Problem details
The part to set down runs from the first line of the data below through the line with "も変われたら」という気持ちでSHElikesに入りました。まさか", inclusive; write it exactly and leave out the pictures.
------ Source material ------
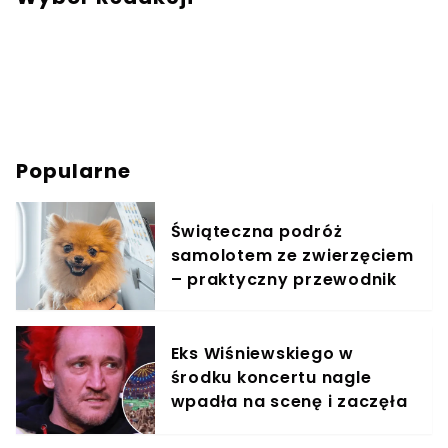
Popularne
Świąteczna podróż
samolotem ze zwierzęciem
– praktyczny przewodnik
Eks Wiśniewskiego w
środku koncertu nagle
wpadła na scenę i zaczęła
krzyczeć. Publika zamarła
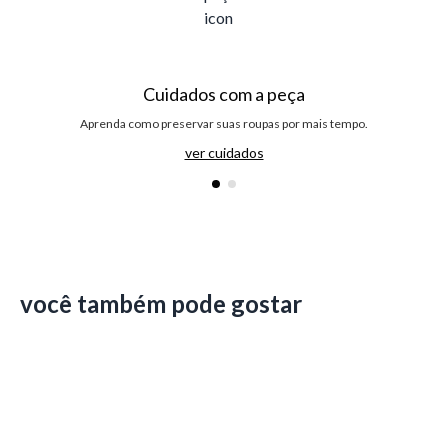
Cuidados com a peça
Aprenda como preservar suas roupas por mais tempo.
ver cuidados
você também pode gostar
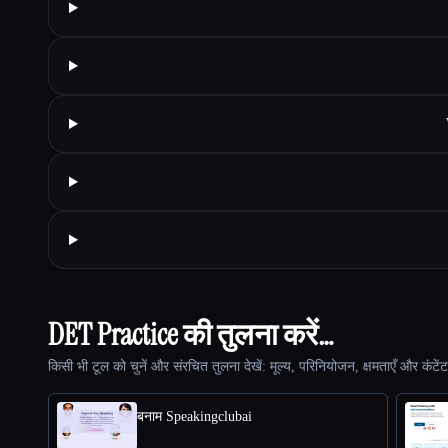
DET Practice की तुलना करें…
किसी भी टूल को चुनें और संरचित तुलना देखें: मूल्य, परिनियोजन, क्षमताएँ और कंटें
बनाम Speakingclubai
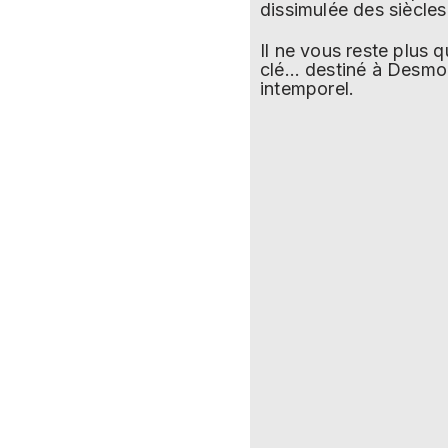
dissimulée des siècle
Il ne vous reste plus 
clé… destiné à Desmon
intemporel.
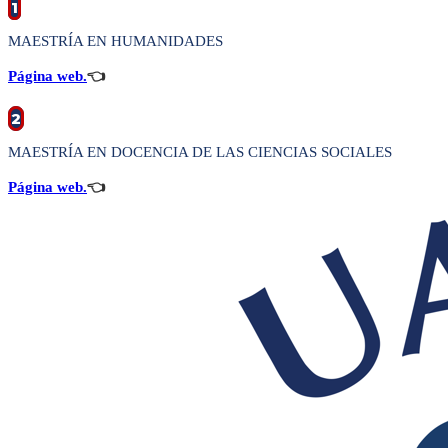
1
MAESTRÍA EN HUMANIDADES
Página web.
👈
2
MAESTRÍA EN DOCENCIA DE LAS CIENCIAS SOCIALES
Página web.
👈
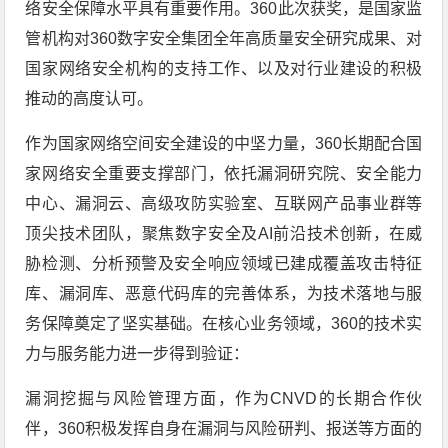
络安全保障水平具有重要作用。360此次获奖，是国家监
管机构对360数字安全集团全年高质量安全研究成果、对
国家网络安全机构的支持工作、以及对行业建设的积极
推动的高度认可。
作为国家网络空间安全建设的中坚力量，360长期配合国
家网络安全重要支撑部门，依托漏洞研究院、安全能力
中心、漏洞云、高级攻防实验室、互联网产品事业群等
顶尖技术团队，聚焦数字安全及AI前沿技术创新，在威
胁检测、分析预警及安全响应领域已建成覆盖攻击特征
库、漏洞库、恶意代码库的完善体系，为技术落地与服
务保障奠定了坚实基础。在核心业务领域，360的技术实
力与服务能力进一步得到验证：
漏洞挖掘与风险管理方面，作为CNVD的长期合作伙
伴，360积极发挥自身在漏洞与风险研判、报送等方面的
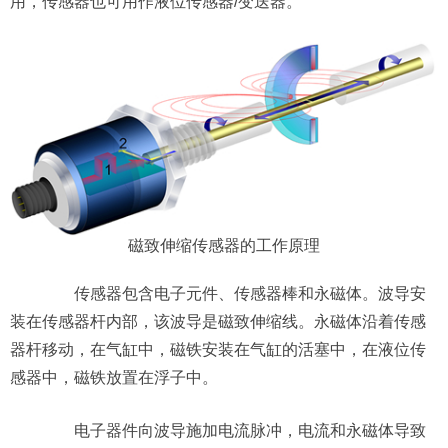
用，传感器也可用作液位传感器/变送器。
磁致伸缩传感器的工作原理
传感器包含电子元件、传感器棒和永磁体。波导安
装在传感器杆内部，该波导是磁致伸缩线。永磁体沿着传感
器杆移动，在气缸中，磁铁安装在气缸的活塞中，在液位传
感器中，磁铁放置在浮子中。
电子器件向波导施加电流脉冲，电流和永磁体导致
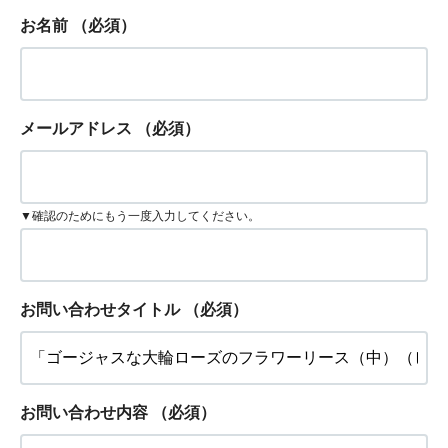
お名前
（必須）
メールアドレス
（必須）
▼確認のためにもう一度入力してください。
お問い合わせタイトル
（必須）
お問い合わせ内容
（必須）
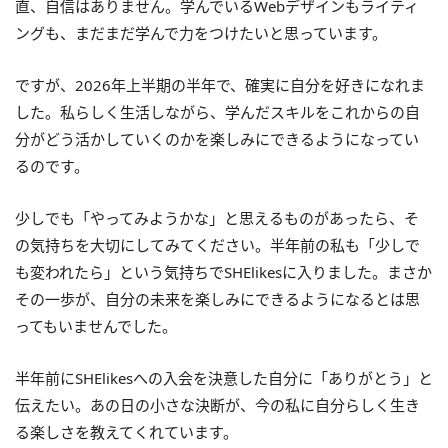
直、自信はありません。学んでいるWebデザインもライティ
ングも、まだまだ学んで力をつけたいと思っています。
ですが、2026年上半期の半年で、確実に自分を好きになれま
した。私らしく生活しながら、学んだスキルをこれからの自
分がどう活かしていくのかを楽しみにできるようになってい
るのです。
少しでも「やってみようかな」と思えるものがあったら、そ
の気持ちを大切にしてみてください。半年前の私も「少しで
も変われたら」という気持ちでSHElikesに入りました。まさか
その一歩が、自分の未来を楽しみにできるようになるとは思
ってもいませんでした。
半年前にSHElikesへの入会を決意した自分に「ありがとう」と
伝えたい。あの日の小さな決断が、今の私に自分らしく生き
る楽しさを教えてくれています。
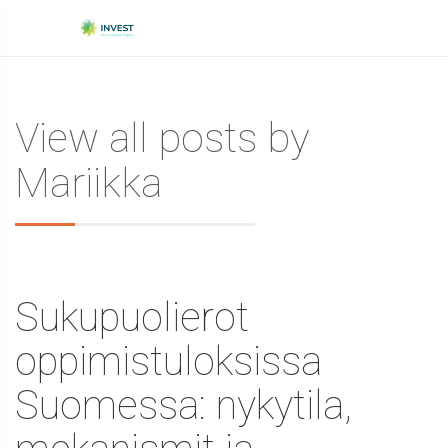
View all posts by
Mariikka
Sukupuolierot
oppimistuloksissa
Suomessa: nykytila,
------
Answer section
Popularne
Świąteczna podróż
samolotem ze zwierzęciem
– praktyczny przewodnik
Eks Wiśniewskiego w
środku koncertu nagle
wpadła na scenę i zaczęła
krzyczeć. Publika zamarła
Cuidados com a peça
Aprenda como preservar suas roupas por mais tempo.
ver cuidados
você também pode gostar
DET Practice की तुलना करें…
किसी भी टूल को चुनें और संरचित तुलना देखें: मूल्य, परिनियोजन, क्षमताएँ और कंटें
बनाम Speakingclubai
dissimulée des siècle
Il ne vous reste plus 
clé… destiné à Desmon
intemporel.
1
MAESTRÍA EN HUMANIDADES
Página web.
👈
2
MAESTRÍA EN DOCENCIA DE LAS CIENCIAS SOCIALES
Página web.
👈
络安全保障水平具有重要作用。360此次获奖，是国家监
管机构对360数字安全集团全年高质量安全研究成果、对
国家网络安全机构的支持工作、以及对行业建设的积极
推动的高度认可。
作为国家网络空间安全建设的中坚力量，360长期配合国
家网络安全重要支撑部门，依托漏洞研究院、安全能力
中心、漏洞云、高级攻防实验室、互联网产品事业群等
顶尖技术团队，聚焦数字安全及AI前沿技术创新，在威
胁检测、分析预警及安全响应领域已建成覆盖攻击特征
库、漏洞库、恶意代码库的完善体系，为技术落地与服
务保障奠定了坚实基础。在核心业务领域，360的技术实
力与服务能力进一步得到验证：
漏洞挖掘与风险管理方面，作为CNVD的长期合作伙
伴，360积极发挥自身在漏洞与风险研判、报送等方面的
用，传感器也可用作液位传感器/变送器。
磁致伸缩传感器的工作原理
传感器包含电子元件、传感器棒和永磁体。波导安
装在传感器杆内部，该波导是磁致伸缩线。永磁体沿着传感
器杆移动，在气缸中，磁铁安装在气缸的活塞中，在液位传
感器中，磁铁放置在浮子中。
电子器件向波导施加电流脉冲，电流和永磁体导致
お名前
（必須）
メールアドレス
（必須）
▼確認のためにもう一度入力してください。
お問い合わせタイトル
（必須）
お問い合わせ内容
（必須）
直、自信はありません。学んでいるWebデザインもライティ
ングも、まだまだ学んで力をつけたいと思っています。
ですが、2026年上半期の半年で、確実に自分を好きになれま
した。私らしく生活しながら、学んだスキルをこれからの自
分がどう活かしていくのかを楽しみにできるようになってい
るのです。
少しでも「やってみようかな」と思えるものがあったら、そ
の気持ちを大切にしてみてください。半年前の私も「少しで
も変われたら」という気持ちでSHElikesに入りました。まさか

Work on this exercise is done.